Exercise requirements. Retype each record exactly; no pictures.
※ ※ ※
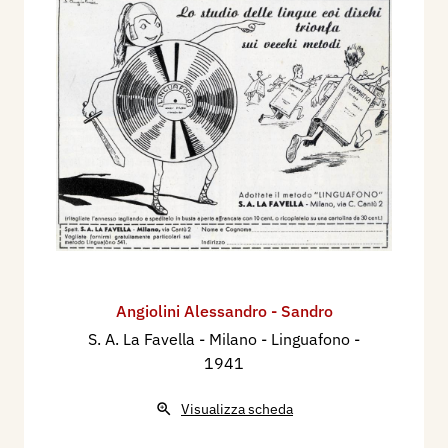
Angiolini Alessandro - Sandro
S. A. La Favella - Milano - Linguafono
-
1941
Visualizza scheda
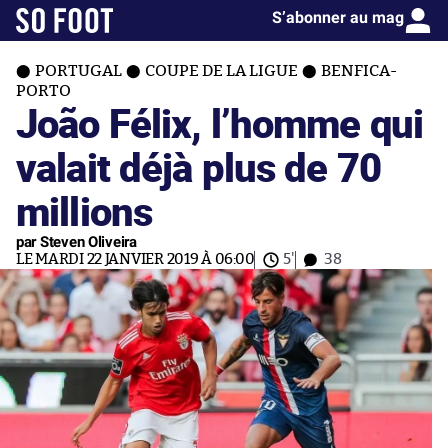
S’abonner au mag
PORTUGAL
COUPE DE LA LIGUE
BENFICA-
PORTO
João Félix, l’homme qui
valait déjà plus de 70
millions
par Steven Oliveira
LE MARDI 22 JANVIER 2019 À 06:00
5'
38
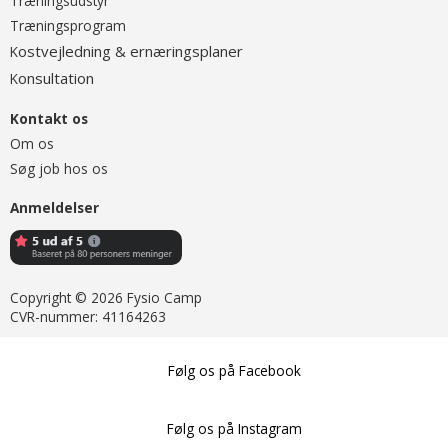
T
ræningsudstyr
Træningsprogram
ostvejledning & ernæringsplaner
K
onsultation
K
Kontakt os
Om os
Søg job hos os
Anmeldelser
Copyright © 2026 Fysio Camp
CVR-nummer: 41164263
Følg os på Facebook
Følg os på Instagram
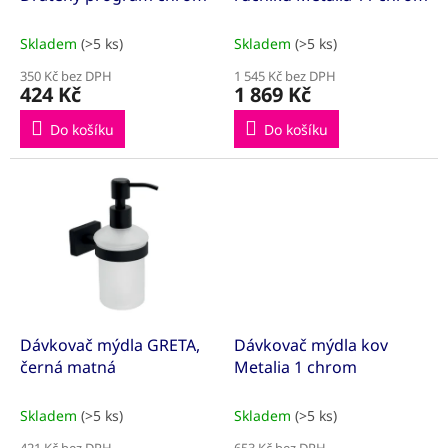
k
t
Skladem
(>5 ks)
Skladem
(>5 ks)
ů
350 Kč bez DPH
1 545 Kč bez DPH
424 Kč
1 869 Kč
Do košíku
Do košíku
Dávkovač mýdla GRETA,
Dávkovač mýdla kov
černá matná
Metalia 1 chrom
Skladem
(>5 ks)
Skladem
(>5 ks)
421 Kč bez DPH
653 Kč bez DPH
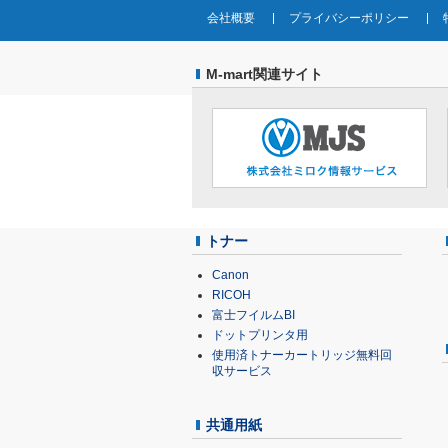
会社概要
プライバシーポリシー
M-mart関連サイト
トナー
Canon
RICOH
富士フイルムBI
ドットプリンタ用
使用済トナーカートリッジ無料回
収サービス
共通用紙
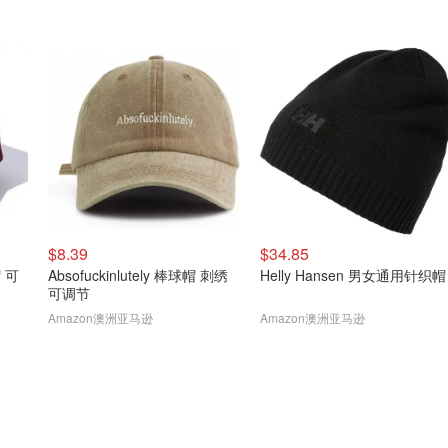
$8.39
$34.85
帽 可
Absofuckinlutely 棒球帽 刺绣
Helly Hansen 男女通用针织帽
可调节
Amazon澳洲亚马逊
Amazon澳洲亚马逊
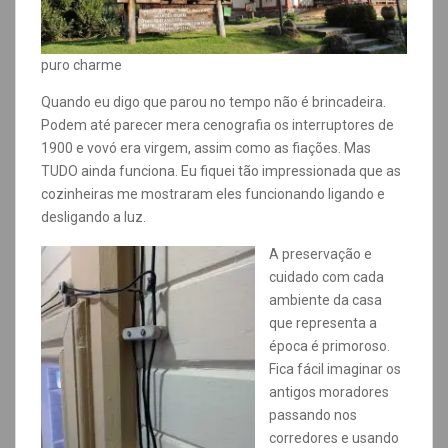
puro charme
Quando eu digo que parou no tempo não é brincadeira.
Podem até parecer mera cenografia os interruptores de
1900 e vovó era virgem, assim como as fiações. Mas
TUDO ainda funciona. Eu fiquei tão impressionada que as
cozinheiras me mostraram eles funcionando ligando e
desligando a luz.
A preservação e
cuidado com cada
ambiente da casa
que representa a
época é primoroso.
Fica fácil imaginar os
antigos moradores
passando nos
corredores e usando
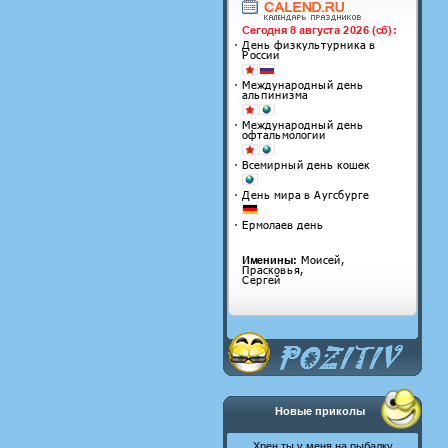
Новые приколы
Хрен ты у меня на рыбалку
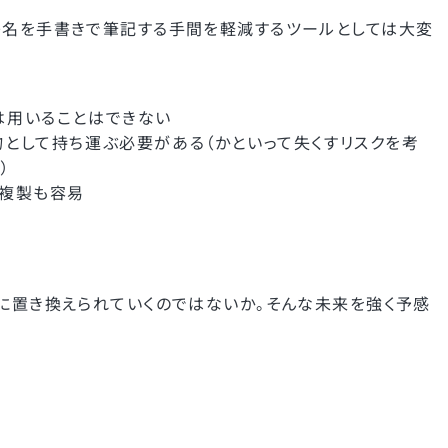
署名を手書きで筆記する手間を軽減するツールとしては大変
は用いることはできない
として持ち運ぶ必要がある（かといって失くすリスクを考
）
は複製も容易
気に置き換えられていくのではないか。そんな未来を強く予感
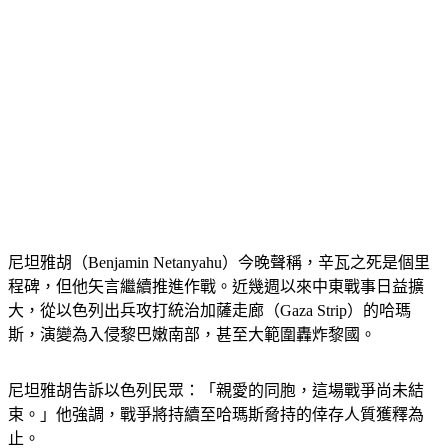
尼坦雅胡（Benjamin Netanyahu）今晚聲稱，辛瓦之死是個里
程碑，但他矢言繼續推進作戰。近幾週以來中東戰事日益擴
大，從以色列出兵攻打統治加薩走廊（Gaza Strip）的哈瑪
斯，演變為入侵黎巴嫩南部，甚至大範圍轟炸黎國。
尼坦雅胡告訴以色列民眾：「親愛的同胞，這場戰爭尚未結
束。」他強調，戰爭將持續至哈瑪斯脅持的倖存人質獲釋為
止。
※ ※ ※
Result below.
Angiolini Alessandro - Sandro
S. A. La Favella - Milano - Linguafono
-
1941
Visualizza scheda
S’abonner au mag
PORTUGAL
COUPE DE LA LIGUE
BENFICA-
PORTO
João Félix, l’homme qui
valait déjà plus de 70
millions
par Steven Oliveira
LE MARDI 22 JANVIER 2019 À 06:00
5'
38
T
ræningsudstyr
Træningsprogram
ostvejledning & ernæringsplaner
K
onsultation
K
Kontakt os
Om os
Søg job hos os
Anmeldelser
Copyright © 2026 Fysio Camp
CVR-nummer: 41164263
Følg os på Facebook
Følg os på Instagram
k
t
Skladem
(>5 ks)
Skladem
(>5 ks)
ů
350 Kč bez DPH
1 545 Kč bez DPH
424 Kč
1 869 Kč
Do košíku
Do košíku
Dávkovač mýdla GRETA,
Dávkovač mýdla kov
černá matná
Metalia 1 chrom
Skladem
(>5 ks)
Skladem
(>5 ks)
421 Kč bez DPH
653 Kč bez DPH
会社概要
プライバシーポリシー
M-mart関連サイト
トナー
Canon
RICOH
富士フイルムBI
ドットプリンタ用
使用済トナーカートリッジ無料回
収サービス
共通用紙
$8.39
$34.85
帽 可
Absofuckinlutely 棒球帽 刺绣
Helly Hansen 男女通用针织帽
可调节
Amazon澳洲亚马逊
Amazon澳洲亚马逊
puro charme
Quando eu digo que parou no tempo não é brincadeira.
Podem até parecer mera cenografia os interruptores de
1900 e vovó era virgem, assim como as fiações. Mas
TUDO ainda funciona. Eu fiquei tão impressionada que as
cozinheiras me mostraram eles funcionando ligando e
desligando a luz.
A preservação e
cuidado com cada
ambiente da casa
que representa a
época é primoroso.
Fica fácil imaginar os
antigos moradores
passando nos
corredores e usando
Новые приколы
Хрен ты у меня на рыбалку
署名を手書きで筆記する手間を軽減するツールとしては大変
は用いることはできない
として持ち運ぶ必要がある（かといって失くすリスクを考
）
は複製も容易
気に置き換えられていくのではないか。そんな未来を強く予感
尼坦雅胡（Benjamin Netanyahu）今晚聲稱，辛瓦之死是個里
程碑，但他矢言繼續推進作戰。近幾週以來中東戰事日益擴
大，從以色列出兵攻打統治加薩走廊（Gaza Strip）的哈瑪
斯，演變為入侵黎巴嫩南部，甚至大範圍轟炸黎國。
尼坦雅胡告訴以色列民眾：「親愛的同胞，這場戰爭尚未結
束。」他強調，戰爭將持續至哈瑪斯脅持的倖存人質獲釋為
止。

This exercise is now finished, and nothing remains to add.